Segment Open

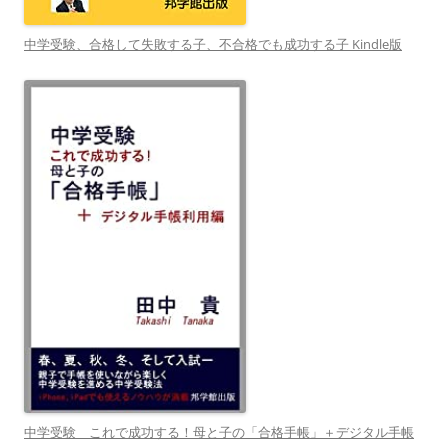
中学受験、合格して失敗する子、不合格でも成功する子 Kindle版
中学受験 これで成功する！母と子の「合格手帳」＋デジタル手帳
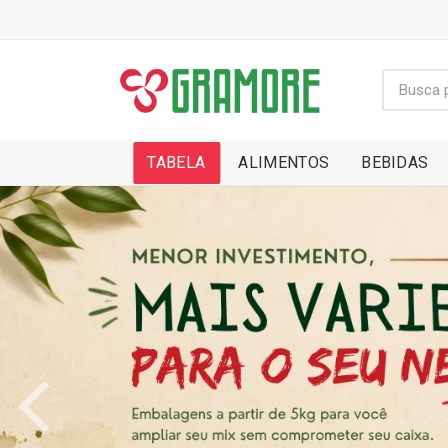
TABELA
ALIMENTOS
BEBIDAS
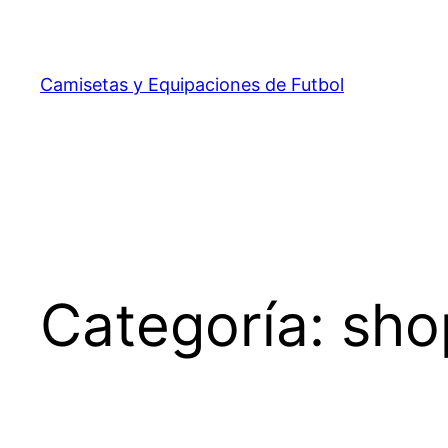
Saltar
al
contenido
Camisetas y Equipaciones de Futbol
Categoría:
sho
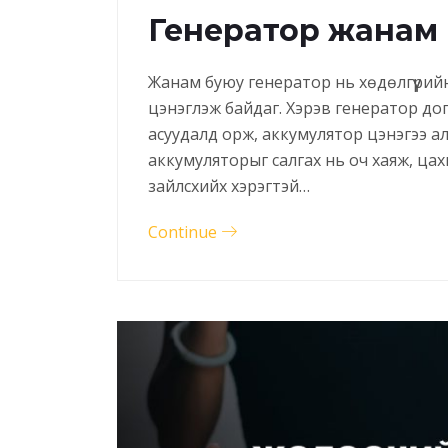
Генератор жанам 
Жанам буюу генератор нь хөдөлгүүрий
цэнэглэж байдаг. Хэрэв генератор д
асуудалд орж, аккумулятор цэнэгээ алдд
аккумуляторыг салгах нь оч хаяж, цах
зайлсхийх хэрэгтэй…
Continue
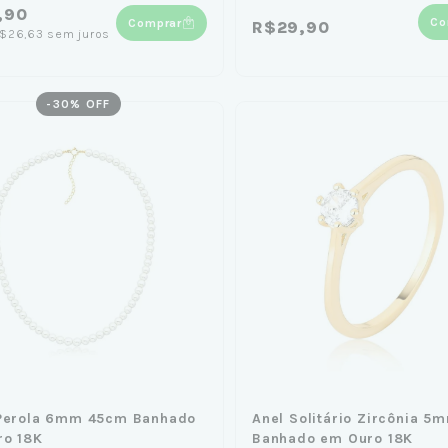
,90
Co
Comprar
R$29,90
$26,63
sem juros
-
30
% OFF
 Perola 6mm 45cm Banhado
Anel Solitário Zircônia 5
ro 18K
Banhado em Ouro 18K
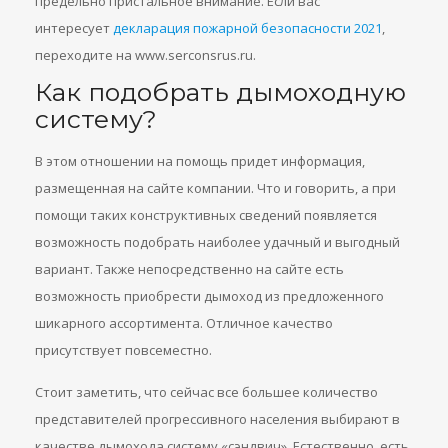
предельно пристальное внимание. Если вас
интересует
декларация пожарной безопасности 2021
,
переходите на www.serconsrus.ru.
Как подобрать дымоходную
систему?
В этом отношении на помощь придет информация,
размещенная на сайте компании. Что и говорить, а при
помощи таких конструктивных сведений появляется
возможность подобрать наиболее удачный и выгодный
вариант. Также непосредственно на сайте есть
возможность приобрести дымоход из предложенного
шикарного ассортимента. Отличное качество
присутствует повсеместно.
Стоит заметить, что сейчас все большее количество
представителей прогрессивного населения выбирают в
качестве дымохода систему «сэндвич». Естественно, есть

Segment Closed

The problem -
Images do not belong in the copy; reproduce all other parts of the records above verbatim.

Answer box -
中学受験、合格して失敗する子、不合格でも成功する子 Kindle版
中学受験 これで成功する！母と子の「合格手帳」＋デジタル手帳
TABELA
ALIMENTOS
BEBIDAS
Saltar
al
contenido
Camisetas y Equipaciones de Futbol
Categoría:
sho
Генератор жанам 
Жанам буюу генератор нь хөдөлгүүрий
цэнэглэж байдаг. Хэрэв генератор д
асуудалд орж, аккумулятор цэнэгээ алдд
аккумуляторыг салгах нь оч хаяж, цах
зайлсхийх хэрэгтэй…
Continue
,90
Co
Comprar
R$29,90
$26,63
sem juros
-
30
% OFF
 Perola 6mm 45cm Banhado
Anel Solitário Zircônia 5
ro 18K
Banhado em Ouro 18K
предельно пристальное внимание. Если вас
интересует
декларация пожарной безопасности 2021
,
переходите на www.serconsrus.ru.
Как подобрать дымоходную
систему?
В этом отношении на помощь придет информация,
размещенная на сайте компании. Что и говорить, а при
помощи таких конструктивных сведений появляется
возможность подобрать наиболее удачный и выгодный
вариант. Также непосредственно на сайте есть
возможность приобрести дымоход из предложенного
шикарного ассортимента. Отличное качество
присутствует повсеместно.
Стоит заметить, что сейчас все большее количество
представителей прогрессивного населения выбирают в
качестве дымохода систему «сэндвич». Естественно, есть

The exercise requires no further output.